Muovendo da tale constatazione, nella sentenza è stato dunque rilevato che “l’articolo 12, paragrafo 1, della direttiva 2000/31 non subordina l’esenzione di responsabilità ivi prevista in favore dei fornitori di accesso a una rete di comunicazione” (punto 59) al fatto che questi ultimi provvedano immediatamente a rimuovere o disabilitare l’accesso ai contenuti della cui natura illecita siano venuti a conoscenza: condizione a cui è invece subordinata l’applicabilità dell’esenzione di responsabilità riconosciuta in favore degli hosting provider.

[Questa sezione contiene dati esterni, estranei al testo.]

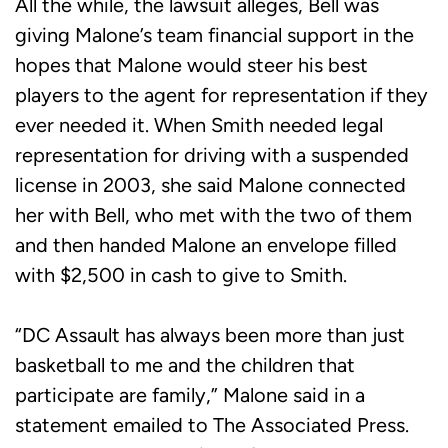
All the while, the lawsuit alleges, Bell was
giving Malone’s team financial support in the
hopes that Malone would steer his best
players to the agent for representation if they
ever needed it. When Smith needed legal
representation for driving with a suspended
license in 2003, she said Malone connected
her with Bell, who met with the two of them
and then handed Malone an envelope filled
with $2,500 in cash to give to Smith.
“DC Assault has always been more than just
basketball to me and the children that
participate are family,” Malone said in a
statement emailed to The Associated Press.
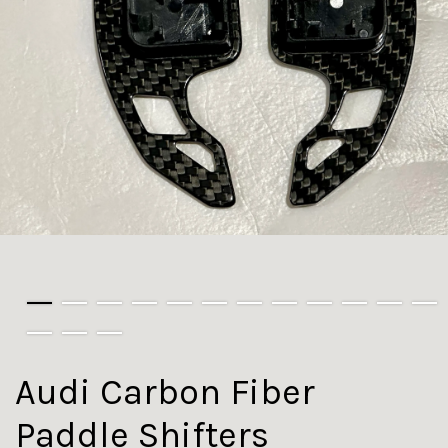
Audi Carbon Fiber
Paddle Shifters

Nella pronuncia viene anche chiarita la ratio di tale differenziazione: “il servizio fornito dal prestatore di servizi di hosting […] si caratterizza perché dura nel tempo. Di conseguenza, detto prestatore di servizi può venire a conoscenza del carattere illecito di talune informazioni da esso immagazzinate in un momento successivo a quello in cui si procede a detto immagazzinamento e nel quale esso è ancora in grado di intraprendere un’azione volta a rimuoverle o a disabilitarne l’accesso […] invece, nel caso di un fornitore di accesso a una rete di comunicazione, il servizio di trasporto delle informazioni da esso prestato di norma non si prolunga nel tempo, cosicché, dopo aver trasmesso informazioni […] spesso non è in grado di intraprendere, in un momento successivo, azioni volte a rimuovere dette informazioni o a disabilitarne l’accesso” (punti 62 – 63).

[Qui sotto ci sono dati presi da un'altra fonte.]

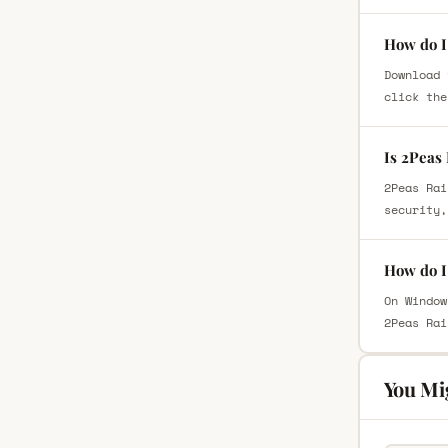
How do I
Download 
click the
Is 2Peas
2Peas Rai
security,
How do I
On Window
2Peas Rai
You Mi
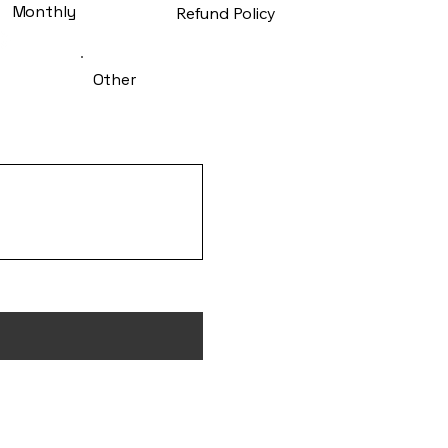
Monthly
Refund Policy
Other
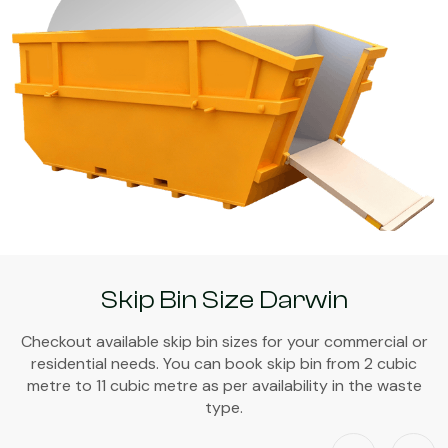
Skip Bin Size Darwin
Checkout available skip bin sizes for your commercial or
residential needs. You can book skip bin from 2 cubic
metre to 11 cubic metre as per availability in the waste
type.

La Corte ha tuttavia chiarito che la normativa comunitaria non priva di ogni genere di tutela il titolare dei diritti lesi e che anche il fornitore del servizio di connettività può essere coinvolto attivamente nelle attività di contrasto alla pirateria. Secondo i Giudici comunitari, infatti, “l’art. 12, paragrafo 1, della Direttiva 2000/31” non osta a che “un soggetto leso dalla violazione dei suoi diritti su un’opera […] chieda che sia inibita la prosecuzione di tale violazione nonché il pagamento delle spese di diffida e delle spese legali nei confronti di un fornitore di accesso ad una rete di comunicazione i cui servizi siano utilizzati al fine di commettere la violazione stessa, nel caso in cui tali domande siano volte, oppure siano conseguenti, all’adozione da parte di un’autorità o di un organo giurisdizionale nazionale di un’ingiunzione che vieti a detto fornitore di permettere la prosecuzione di siffatta violazione” (punto 72).

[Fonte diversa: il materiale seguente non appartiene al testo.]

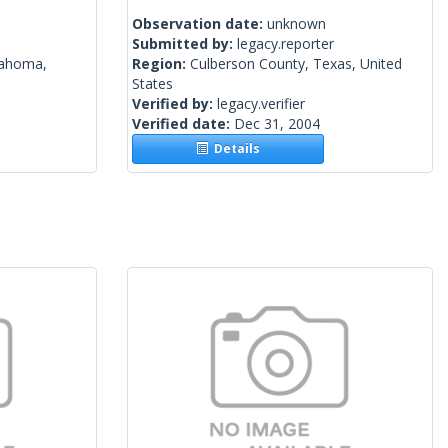
Observation date:
unknown
Submitted by:
legacy.reporter
lahoma,
Region:
Culberson County, Texas, United
States
Verified by:
legacy.verifier
Verified date:
Dec 31, 2004
Details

Infine la Corte, si è pronunciata in merito alla possibilità di imporre “a un fornitore di accesso ad una rete di comunicazione […] a pena del pagamento di una penalità, di impedire a terzi di rendere disponibile al pubblico […] una specifica opera protetta dal diritto d’autore” (punto 80).
In proposito, i Giudici comunitari, nell’ottica di assicurare “un giusto equilibrio” dei diritti e degli interessi contrapposti hanno ribadito la possibilità di adottare “un’ingiunzione che lasci a un fornitore di accesso a una rete di comunicazione l’onere di determinare le misure concrete da adottare” per impedire la lesione dei diritti di un terzo. Nello specifico, secondo la Corte, “le misure adottate dal destinatario di un’ingiunzione devono avere l’effetto di impedire o, almeno, di rendere difficilmente realizzabili consultazioni non autorizzate dei materiali protetti e di scoraggiare seriamente gli utenti di Internet che ricorrono ai servizi del destinatario di tale ingiunzione dal consultare tali materiali messi a loro disposizione” (punto 95).